Entah kenapa, saat itu pula ada semacam ikatan batin yang kuat bahwa aku menemukan jiwaku yang lain. Ada semacam kekuatan yang tertransfer dalam diriku. Kalau dalam bahasanya Paulo Coelho hal macam itu dinamakan faal. Ada sedikit bayangan bahwa aku mengulas ingatan akan Menteri Kelautan, Susi Pudjiastuti. Bukan, bukan soal nama yang sama. Namun, lebih ke mata dan gesturnya. Ya, dua nama yang sama dengan ramalan jiwa yang serupa. Entah kenapa, aku tertarik dengan perempuan macam ini. Seketika juga aku membayangkan dua orang di kepalaku, Mbak Maria Hartiningsih dan Mbak Alissa Wahid.

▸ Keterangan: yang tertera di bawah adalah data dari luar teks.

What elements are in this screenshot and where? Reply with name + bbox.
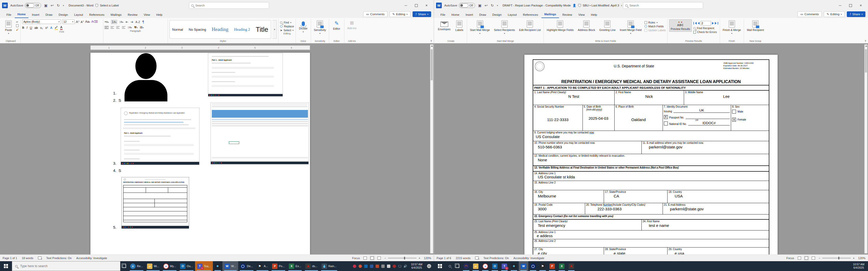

Satu hari saat DA itu aku begitu seperti hari-hari biasa. Tak ada ketegangan dan memasrahkan pada jalannya pikiran dan mulutku saja. Aku ingin memerdekakan betul diriku di hari itu. Membicarakan banyak hal dengan Mbak Susi selama satu jam, menuntunku menjadi seorang yang jujur. Hal tersulit yang ku raih adalah soal jujur entah atas ucapan dan laku. Sebab, aku lebih sering berbicara dengan diri sendiri. Aku menyimpan hal besar hanya untuk diri. Itu sebabnya, aku bisa menjadi pendengar yang sangat baik. Dan sebenarnya tidak tahan dengan yang banyak bicara. Maka, untuk menyeimbangkan itu aku akan mendengar sekuat yang ku mampu.

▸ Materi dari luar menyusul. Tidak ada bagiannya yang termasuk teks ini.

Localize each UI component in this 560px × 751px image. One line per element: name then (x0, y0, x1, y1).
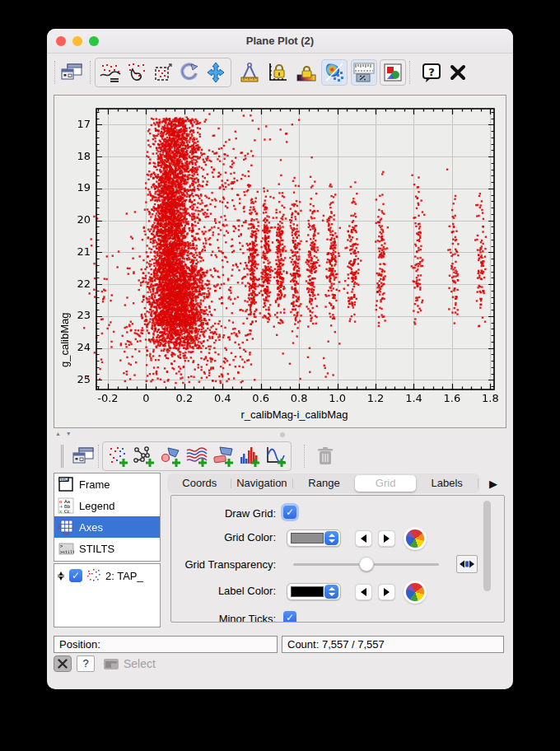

Obrolan mbak susi memang obrolan yang sengaja mengejar dari satu pernyataan ke pernyataan lain. Membalikkan dua tiga pernyataan yang telah berlalu dan mengait-ngaitkan ke pernyataan tebakan. Ah, sebab kelincahan itu, aku bisa begitu mengalir dan jujur. Dan dalam kondisi itu, aku benar tidak bisa memposisikan diri sebagai pendengar. Walau hal tersedih dalam diriku adalah momen seperti itu.

Setengah jam obrolan berlangsung. Aku kadang terdiam, menutup mata, menggali peristiwa yang lalu dan melukiskan dalam sebuah bahasa. Menggali peristiwa yang lalu adalah menggali dengan sengaja kesakithatian yang coba aku kubur dalam-dalam. Namun, denganmu mbak susi, aku mampu untuk teteg merangkai dalam sebuah bahasa. Lalu, kamu dengan lamat-lamat benar-benar mendengar. Ah, ku yakin tak hanya mendengar namun kamu pintar untuk menangkap ‘tanda-tanda’ atas itu. Lalu, kamu sesekali menuliskannya di sebuah kertas.

Obrolan kadang berhenti pada kesunyian, lirih, dan senyap. Dan pada titik tertentu aku begitu meluap, terbahak, menggelengkan kepala, juga seluruh badan serasa bergerak. “Ini adalah kegilaanku pada sisi yang lain.” Hingga hari ini masih menjadi teka-teki. So why?

“Dewi, setelah aku membuka pertanyaan padamu, adakah yang ingin kamu bagi padaku. Hal di luar yang aku-kamu obrolkan ini?”

“Ohh……” Suasana senyap. Aku mencoba menarik napas dan tetiba pertahananku runtuh. Aku paling sebal, jika mendapat pertanyaan seperti itu. Secara tersirat aku diminta untuk berbagi ruang yang aku sendiri masih belum bisa membagi itu. Aku itu masih terlalu sombong dalam hal itu. Namun, bukan berarti tanpa alasan, justru sebaliknya.

………………………”Cukup Dewi, jika kamu tidak bisa. I am so sorry.”
“O, Yes. I am so sorry too. Mbak, it’s very hard fo me. And I don’t know about this. About my self.”
“O, yes. It’s Ok.”

Menatap mata ibukku hari ini, mengingatkanku pada mata Mbak Susi. Ibukku hari ini mungkin begitu kelelahan. Menguras energi, pikiran, kekecewaan, begitu juga aku. Pandangan yang meneduhkan namun penuh kekuatan. Momen yang ku benci, namun tak bisa menghindari. Juga mengingat padamu kembali akan momen mata bertemu mata dan lalu saling tak bisa mengendalikan hal-hal setelahnya. Saling tak pernah tahu dan soal kejujuran menuju diri.

“Mbak…. senang bertemu denganmu. Lewat apakah saya bisa bercakap lebih lanjut dengan anda?”
“Oh, very thanks. You can meet me via email, blab la bla. Kabari saya jika di Ibu Kota.”

Aku berpisah dengan memalingkan mata. Sebab, mata ini tak lagi bisa teteg. Walau sebenarnya berharap ditawarkan sebuah pelukan. Dan aku sudah sangat dipeluk dalam sebuah bahasa dan keteduhan.